EXERCISE DESCRIPTION:
All that is needed is the line containing "mail@6gym-athin.att.sch.gr (1255, 44)" together with each line after it, transcribed exactly to the end of the records.

[Saved data entries]
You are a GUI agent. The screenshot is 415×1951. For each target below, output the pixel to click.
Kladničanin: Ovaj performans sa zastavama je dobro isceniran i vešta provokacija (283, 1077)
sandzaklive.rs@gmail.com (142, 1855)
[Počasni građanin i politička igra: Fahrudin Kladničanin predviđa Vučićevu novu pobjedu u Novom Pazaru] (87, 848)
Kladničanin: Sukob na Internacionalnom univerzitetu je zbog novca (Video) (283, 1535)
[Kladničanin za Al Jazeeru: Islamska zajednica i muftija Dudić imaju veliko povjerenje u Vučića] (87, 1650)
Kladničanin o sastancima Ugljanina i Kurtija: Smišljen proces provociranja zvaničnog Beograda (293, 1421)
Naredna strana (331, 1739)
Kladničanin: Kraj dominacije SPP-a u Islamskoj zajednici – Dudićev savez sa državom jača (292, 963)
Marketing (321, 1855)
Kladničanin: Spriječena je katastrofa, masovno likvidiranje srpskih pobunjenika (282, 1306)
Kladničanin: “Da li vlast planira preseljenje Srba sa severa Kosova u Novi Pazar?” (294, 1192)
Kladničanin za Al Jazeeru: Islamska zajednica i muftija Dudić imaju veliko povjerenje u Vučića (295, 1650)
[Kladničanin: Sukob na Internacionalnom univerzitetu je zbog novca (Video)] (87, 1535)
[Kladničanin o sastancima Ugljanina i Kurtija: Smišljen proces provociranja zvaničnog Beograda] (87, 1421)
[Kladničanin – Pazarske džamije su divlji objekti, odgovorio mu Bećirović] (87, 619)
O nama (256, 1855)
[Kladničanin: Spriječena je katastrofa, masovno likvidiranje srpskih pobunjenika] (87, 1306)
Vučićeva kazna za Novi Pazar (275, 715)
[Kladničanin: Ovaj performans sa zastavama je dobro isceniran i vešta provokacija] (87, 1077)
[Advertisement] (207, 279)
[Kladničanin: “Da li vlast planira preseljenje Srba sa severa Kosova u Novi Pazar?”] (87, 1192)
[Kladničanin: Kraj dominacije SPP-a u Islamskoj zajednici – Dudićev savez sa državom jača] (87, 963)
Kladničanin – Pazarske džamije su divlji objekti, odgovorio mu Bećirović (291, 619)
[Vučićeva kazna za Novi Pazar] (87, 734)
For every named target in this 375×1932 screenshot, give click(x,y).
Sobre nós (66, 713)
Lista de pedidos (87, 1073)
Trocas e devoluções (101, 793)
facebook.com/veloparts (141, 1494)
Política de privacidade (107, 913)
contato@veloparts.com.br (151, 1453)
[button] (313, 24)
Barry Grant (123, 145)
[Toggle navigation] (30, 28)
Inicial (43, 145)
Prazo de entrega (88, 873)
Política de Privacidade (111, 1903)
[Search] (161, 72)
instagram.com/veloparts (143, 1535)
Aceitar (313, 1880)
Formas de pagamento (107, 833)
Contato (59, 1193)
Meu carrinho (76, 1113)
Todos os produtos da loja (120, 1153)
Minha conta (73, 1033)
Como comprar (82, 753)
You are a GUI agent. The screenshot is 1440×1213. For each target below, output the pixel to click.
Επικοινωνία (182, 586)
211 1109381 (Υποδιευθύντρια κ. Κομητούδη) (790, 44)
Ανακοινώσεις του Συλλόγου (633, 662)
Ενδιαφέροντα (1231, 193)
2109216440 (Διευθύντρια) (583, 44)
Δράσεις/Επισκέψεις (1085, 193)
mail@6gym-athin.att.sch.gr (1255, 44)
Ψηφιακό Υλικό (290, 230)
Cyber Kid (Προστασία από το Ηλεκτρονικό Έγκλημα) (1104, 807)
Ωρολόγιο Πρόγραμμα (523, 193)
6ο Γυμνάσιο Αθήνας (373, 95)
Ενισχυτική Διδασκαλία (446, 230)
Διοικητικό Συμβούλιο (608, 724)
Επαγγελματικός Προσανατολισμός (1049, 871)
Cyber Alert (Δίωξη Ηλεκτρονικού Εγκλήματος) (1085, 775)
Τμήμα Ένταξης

EXERCISE ANSWER:
mail@6gym-athin.att.sch.gr (1255, 44)
Ψηφιακό Υλικό (290, 230)
Cyber Kid (Προστασία από το Ηλεκτρονικό Έγκλημα) (1104, 807)
Ωρολόγιο Πρόγραμμα (523, 193)
6ο Γυμνάσιο Αθήνας (373, 95)
Ενισχυτική Διδασκαλία (446, 230)
Διοικητικό Συμβούλιο (608, 724)
Επαγγελματικός Προσανατολισμός (1049, 871)
Cyber Alert (Δίωξη Ηλεκτρονικού Εγκλήματος) (1085, 775)
Τμήμα Ένταξης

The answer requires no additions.